Очень даже при чём. Если позволите, всё в мире взаимоусловно. Вспомним: Париж — Хопёрск — Лефортово. А нашумевшее дело Аптекмана? Когда этого чудика ухватили укромно за волосы в Староглинищевом переулке, его родственник в Новой Зеландии в ту же минуту по Гринвичу облысел, поумнел и, не желаючи, отдал голос за левых… Диалектика не знает границ, всё тайно связано, обусловлено. А ежели припрёт кому ехидничать насчёт промашки с мировой революцией, то, во-первых, не везде, не у всех есть за что ухватиться; во-вторых, это не ваше собачье дело; а в-третьих, запомните: в мгновение, когда за наганным курьером захлопнулась дверь, в Зоологическом переулке у Кимоно Петровича сейчас же выпал из рук совок с фарфоровыми осколками. И не надо надменничать: «Ну так и что!?». Это некокнутая посуда к счастью на пол летит, а повторный бой — не к добру, тщетно заметать крошево в угол. И у доктора под микитками засвербило: «Абисус абисум». [109] По-нашенски: беда не приходит одна.
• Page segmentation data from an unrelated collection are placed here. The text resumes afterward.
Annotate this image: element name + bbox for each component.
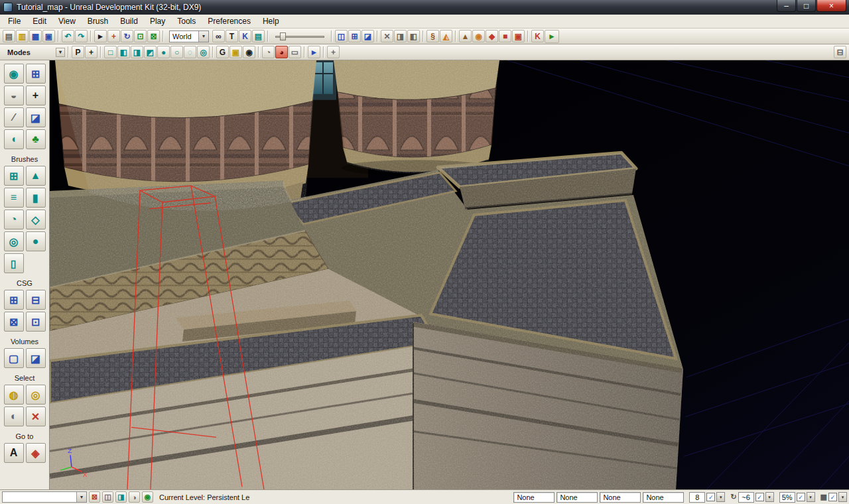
toolbar-icon[interactable]: K <box>239 30 251 42</box>
sidebar-tool-button[interactable]: ◒ <box>4 86 24 105</box>
sidebar-tool-button[interactable]: ▯ <box>4 253 24 273</box>
sidebar-tool-button[interactable]: ◪ <box>26 107 46 127</box>
toolbar-icon[interactable]: ◪ <box>361 30 374 42</box>
status-icon[interactable]: ◨ <box>115 491 127 503</box>
toolbar-icon[interactable]: G <box>216 46 229 58</box>
close-button[interactable]: × <box>816 0 846 12</box>
toolbar-icon[interactable]: ◫ <box>335 30 348 42</box>
viewport-3d-scene[interactable]: Z X <box>50 60 849 489</box>
sidebar-tool-button[interactable]: ◈ <box>26 443 46 463</box>
toolbar-icon[interactable]: ▦ <box>29 30 42 42</box>
sidebar-tool-button[interactable]: ◎ <box>4 231 24 251</box>
sidebar-tool-button[interactable]: ⊟ <box>26 290 46 310</box>
sidebar-tool-button[interactable]: ∕ <box>4 107 24 127</box>
toolbar-icon[interactable] <box>267 31 269 42</box>
menu-item[interactable]: Play <box>144 15 171 27</box>
toolbar-icon[interactable]: □ <box>104 46 117 58</box>
toolbar-icon[interactable]: ▤ <box>3 30 15 42</box>
selection-info-field[interactable]: None <box>643 492 684 503</box>
toolbar-icon[interactable] <box>527 31 529 42</box>
sidebar-tool-button[interactable]: ◉ <box>4 64 24 84</box>
sidebar-tool-button[interactable]: ⊠ <box>4 312 24 332</box>
menu-item[interactable]: Brush <box>82 15 114 27</box>
toolbar-icon[interactable]: ◨ <box>131 46 143 58</box>
toolbar-icon[interactable]: ▭ <box>289 46 301 58</box>
sidebar-tool-button[interactable]: ◖ <box>4 129 24 149</box>
world-dropdown[interactable]: World ▾ <box>169 31 209 42</box>
title-bar[interactable]: Tutorial_map - Unreal Development Kit (3… <box>0 0 849 15</box>
slider-handle[interactable] <box>280 32 286 40</box>
toolbar-icon[interactable]: ◆ <box>486 30 498 42</box>
toolbar-icon[interactable] <box>423 31 424 42</box>
toolbar-icon[interactable] <box>377 31 378 42</box>
toolbar-icon[interactable]: ✕ <box>381 30 393 42</box>
snap-checkbox[interactable]: ✓ <box>828 493 837 501</box>
selection-info-field[interactable]: None <box>600 492 641 503</box>
toolbar-icon[interactable] <box>58 31 59 42</box>
toolbar-icon[interactable]: ► <box>308 46 320 58</box>
toolbar-icon[interactable]: ↻ <box>121 30 133 42</box>
sidebar-tool-button[interactable]: ◪ <box>26 348 46 368</box>
toolbar-icon[interactable]: ▣ <box>229 46 242 58</box>
toolbar-icon[interactable]: ◌ <box>184 46 196 58</box>
snap-value-field[interactable]: 8 <box>689 492 705 503</box>
toolbar-icon[interactable] <box>163 31 164 42</box>
toolbar-icon[interactable]: ○ <box>170 46 183 58</box>
sidebar-tool-button[interactable]: ⊞ <box>26 64 46 84</box>
toolbar-icon[interactable]: ● <box>157 46 170 58</box>
toolbar-icon[interactable]: ► <box>94 30 107 42</box>
selection-info-field[interactable]: None <box>513 492 555 503</box>
toolbar-icon[interactable]: ⊞ <box>348 30 361 42</box>
sidebar-tool-button[interactable]: ◇ <box>26 210 46 229</box>
toolbar-icon[interactable]: ⊡ <box>134 30 147 42</box>
toolbar-icon[interactable] <box>100 46 101 58</box>
sidebar-tool-button[interactable]: ▢ <box>4 348 24 368</box>
toolbar-icon[interactable]: ⊠ <box>147 30 160 42</box>
toolbar-icon[interactable]: K <box>531 30 544 42</box>
snap-dropdown-arrow[interactable]: ▾ <box>838 492 847 502</box>
toolbar-icon[interactable]: ▲ <box>459 30 472 42</box>
toolbar-icon[interactable] <box>212 46 214 58</box>
snap-checkbox[interactable]: ✓ <box>755 493 764 501</box>
toolbar-icon[interactable] <box>258 46 259 58</box>
toolbar-icon[interactable] <box>90 31 92 42</box>
toolbar-icon[interactable]: ▣ <box>42 30 55 42</box>
play-in-editor-button[interactable]: ► <box>545 30 559 43</box>
menu-item[interactable]: File <box>2 15 27 27</box>
toolbar-icon[interactable]: ∞ <box>212 30 225 42</box>
toolbar-icon[interactable]: ▥ <box>16 30 29 42</box>
sidebar-tool-button[interactable]: ⊡ <box>26 312 46 332</box>
menu-item[interactable]: Tools <box>171 15 202 27</box>
toolbar-icon[interactable] <box>455 31 456 42</box>
sidebar-tool-button[interactable]: ▮ <box>26 188 46 208</box>
snap-checkbox[interactable]: ✓ <box>706 493 715 501</box>
sidebar-tool-button[interactable]: ◔ <box>4 210 24 229</box>
menu-item[interactable]: Preferences <box>202 15 257 27</box>
sidebar-tool-button[interactable]: ◎ <box>26 385 46 405</box>
snap-dropdown-arrow[interactable]: ▾ <box>716 492 725 502</box>
sidebar-tool-button[interactable]: ✕ <box>26 407 46 426</box>
sidebar-tool-button[interactable]: ▲ <box>26 166 46 186</box>
menu-item[interactable]: Edit <box>27 15 52 27</box>
dock-toggle-icon[interactable]: ⊟ <box>834 46 846 58</box>
sidebar-tool-button[interactable]: ⊞ <box>4 290 24 310</box>
sidebar-tool-button[interactable]: ♣ <box>26 129 46 149</box>
menu-item[interactable]: Help <box>257 15 285 27</box>
toolbar-icon[interactable] <box>331 31 332 42</box>
toolbar-icon[interactable]: ◕ <box>275 46 288 58</box>
toolbar-icon[interactable]: ◉ <box>472 30 485 42</box>
toolbar-icon[interactable]: ◔ <box>262 46 275 58</box>
camera-speed-slider[interactable] <box>275 31 324 42</box>
maximize-button[interactable]: □ <box>797 0 816 12</box>
toolbar-icon[interactable]: ◨ <box>394 30 407 42</box>
toolbar-icon[interactable]: ▤ <box>252 30 265 42</box>
status-icon[interactable]: ◫ <box>102 491 113 503</box>
toolbar-icon[interactable]: ◧ <box>407 30 420 42</box>
status-icon[interactable]: ◉ <box>142 491 153 503</box>
toolbar-icon[interactable]: + <box>85 46 98 58</box>
toolbar-icon[interactable]: ▣ <box>512 30 525 42</box>
toolbar-icon[interactable]: ◉ <box>243 46 255 58</box>
selection-info-field[interactable]: None <box>556 492 598 503</box>
sidebar-tool-button[interactable]: ⊞ <box>4 166 24 186</box>
sidebar-tool-button[interactable]: ◍ <box>4 385 24 405</box>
И правильно засвербило, потому что не успел он в сомнениях утвердиться, как Дорофей Игнатьевич произнёс «Взять!», и Кожин-Морозов с Лощёным, не спрашивая: «Кого? Когда?», облегчённо рванули в Зоологический. Кратким напутствием им было: — «Найдите открытку там с видом Пицунды!». Но на чёрта-лешего такие виды нужны и где взять, они любопытствовать не осмелились, скроили постные мины, будто и слухом не знали, где отдыхает сейчас невыносимый Примат Сергеевич.
Оставшись наедине с Феликсом Эдмундовичем, Дорофей Игнатьевич в отличном расположении духа подмигнул ему и сказал:
— Нет, Феля, повторение — не мать учения, и мы его не допустим. Дворец Оваций — это вам не Зимний Дворец! Пошумели и буде…
Феликс Эдмундович ничего не ответил. Поблекший от времени, постаревший, он отчасти перестал понимать, что творится в Совдепии, ограниченной для него кабинетом Дорофея Игнатьевича. Судя по тому, что ЧК взялась за литературу, дела в стране шли отлично: некуда было больше рук приложить. Но с другой стороны, раз в неделю ночная уборщица Глаша протирала его, поплёвывая, тряпочкой и при этом нецензурно ругалась. И тогда он начинал смутно подозревать, что увлажняют его, флю-тпфу, не просто для пущего блеска и не от доброго сердца. Из сердца признательного не исторгается: «Да чтоб вас всех!», и в слово «начальство» не добавляют шипящих звуков. Во всяком случае приносившая Ленину чай уборщица себе такого не позволяла. А эта Глаша — форменная Каплан, пуляющая слюной.